Probate was granted to his widowed mother on February 22, 1927, with effects of £74 0s 7d.
23245 Rifleman Walter Feldwicke Pollard, 3rd New Zealand Rifle Brigade, 4th Battalion
Walter Pollard was born in Worthing in 1891, the son of Walter Henry Pollard, a watchmaker, and his wife Maria, née Feldwicke.
The family home was at 31 West Buildings, Worthing, where Walter senior had his business which continued there until at least the late 1920s.
At the age of 23 Walter decided to emigrate to New Zealand.
He left from the Port of London on October 30, 1914, on the SS Somerset, bound for Auckland.
On arrival in New Zealand Walter found work as a house porter but before long he had enlisted with the New Zealand Rifle Brigade.
On May 27, 1916, he left Wellington with his battalion for Devonport, England.
From there he went to France where he died of wounds received in action on December 30, 1916.
Walter is buried in the Estaires Communal Cemetery Extension.
Back in Worthing he is commemorated on the war memorial at the Catholic church of Our Lady of the Angels on the corner of Crescent Road and Richmond Road.
He is also remembered on the grave of his parents in Durrington Cemetery.
6063 Private William James Collins, 2/6th Battalion, The Royal Warwickshire Regiment
William’s parents were John James Collins, born in Brighton in 1850, and Alice, née Standing, born in Edburton, Sussex, in 1859.
The couple married in Edburton in the winter of 1877.
John James was an agricultural labourer by trade and the couple had six children, William being the youngest.
The family lived in Patcham, near Brighton, where William was born in 1888.
He was baptised in Patcham Church on May 5, 1888.
When William was just a couple of months old, his father died leaving Alice a widow at the age of 29.
Alice had six young children to bring up on her own, the eldest, Mary Jane, being just nine years old.
Soon, Alice had moved her family to 12 Gordon Cottages, (now 135 Broadwater Street East), Broadwater, and the 1901 census shows Alice as a housekeeper still raising her children alone; while William was a scholar.
By 1911, William, now aged 22, was working as a nursery gardener and living at home with his mother and three of his siblings.
William enlisted in Worthing but succumbed to pneumonia while fighting in France in 1917.
He is buried in Gezaincourt Communal Cemetery extension and is remembered on St Mary’s Parish Church war memorial in Broadwater.
Alice placed an obituary in the Worthing Gazette dated February 7, 1917.
It read: “Collins: On January 27th at the Casualty Clearing Station, France, from pneumonia.

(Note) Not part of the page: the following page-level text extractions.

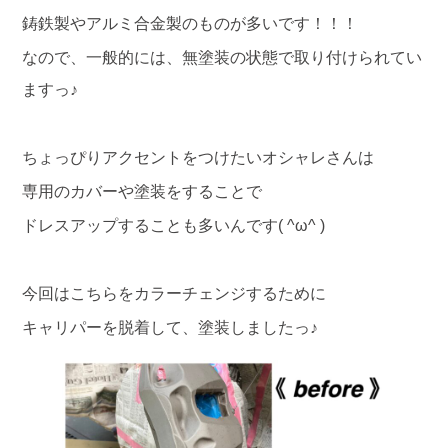
鋳鉄製やアルミ合金製のものが多いです！！！
なので、一般的には、無塗装の状態で取り付けられてい
ますっ♪
ちょっぴりアクセントをつけたいオシャレさんは
専用のカバーや塗装をすることで
ドレスアップすることも多いんです( ^ω^ )
今回はこちらをカラーチェンジするために
キャリパーを脱着して、塗装しましたっ♪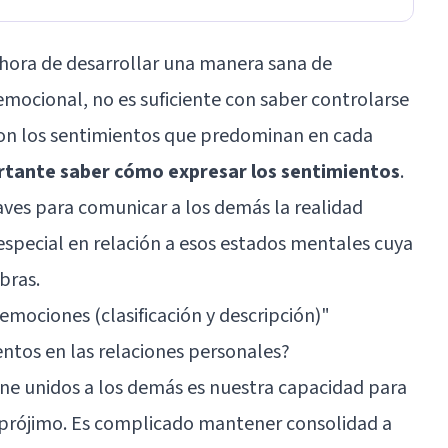
 hora de desarrollar una manera sana de
emocional, no es suficiente con saber controlarse
 son los sentimientos que predominan en cada
rtante saber cómo expresar los sentimientos
.
laves para comunicar a los demás la realidad
special en relación a esos estados mentales cuya
bras.
 emociones (clasificación y descripción)
"
ntos en las relaciones personales?
ne unidos a los demás es nuestra capacidad para
prójimo. Es complicado mantener consolidad a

Private WJ Collins, the youngest and dearly loved son of Mrs A Collins, Broadwater, Worthing. Age 29 years. Deeply mourned. At rest with Christ, which is far better.”
G/12912 Private Arthur Herbert Hart, The Buffs (East Kent Regiment), 1st Battalion
Arthur Herbert Hart (known as Bert or Herbert) was one of ten children born to Thomas William and Mary Jane Hart.
Born in 1898, he was one of three sons and had two elder and five younger sisters.
Thomas was a jobbing gardener by trade and had moved his family from Essex to Kent and finally to Worthing just before Bert was born.
Thomas was born in Cambridgeshire, and Mary Jane (née Lake) in Essex.
The family lived at 30 Wenban Road, Worthing, and Bert was a pupil at St George’s School, Lyndhurst Road.
Bert enlisted in Worthing and, at the age of 19, he was killed by a German sniper.
He was buried at Vermelles British Cemetery and is remembered on the grave of his elder sister, Margaret Ann Hayler (Maggie Hart), who was buried in Broadwater Cemetery in November 1918.
Part of the inscription on their headstone reads: “God takes our loved ones from our home but never from our hearts.”